This is the hardest problem, I think. Some "out-of-network" routes to market I
can think of are cold calling, cold emailing, cold snail mail (FedEx, USPS,
etc), cold LinkedIn "inmailing," participating in conferences (getting speaker
spots and/or setting up booth), blogging, "ShowHN" style posts on online
forums, advertising on search engines, advertising in industry publications,
getting referrals from your investors (if you have investors) ... am I missing
any? For every one one of these "hacks," you can find people saying that it
doesn't work, that it's waste of time/money, that you should spend resourcing
on building product instead, etc. Have YC companies succeeded in the earliest
stage through these kinds of efforts? Are some more effective than others, for
particular markets?

If it really is all just about personal network in the earliest stages, then
that's equally puzzling to me because the numbers seem so low - how many
prospective buyers could anyone possibly have in their personal network?
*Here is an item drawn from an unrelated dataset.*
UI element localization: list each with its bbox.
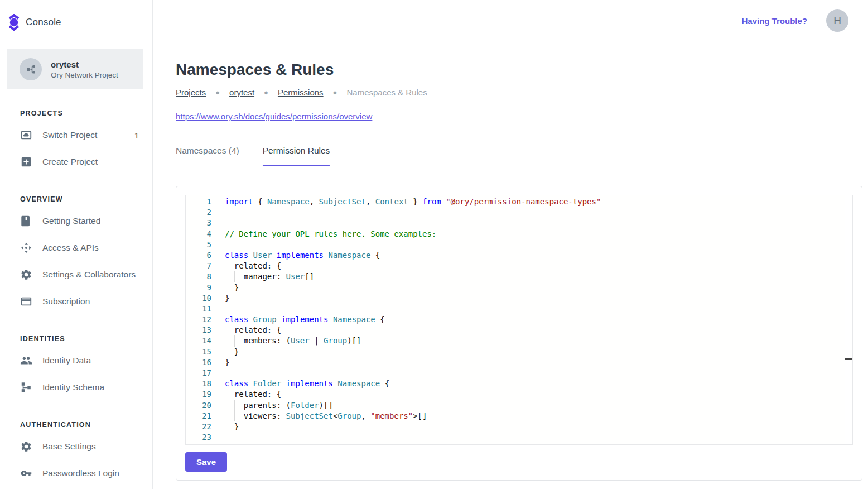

Isn't
it supposed to be a numbers game ("dial and smile")? It would take just a day
or two to contact everyone you know who might be a buyer, what do you do after
that?

The investor referrals idea seems like a plausible source of B2B startup
success (especially if you are selling to other startups), since investors
tend to be highly connected. I've heard YC partners say they can be very
helpful in sourcing of your early customers. But another philosophy is that
the only way to get into YC is to not _need_ YC ... In other words, this leads
to a chicken & egg problem because typically you need to get sales off the
ground before any investor (often including YC) will invest in your company.
It's the same as saying that you should get sales leads through customer
referrals - that might not be super useful advice if you're pounding pavement
to find your first handful of customers.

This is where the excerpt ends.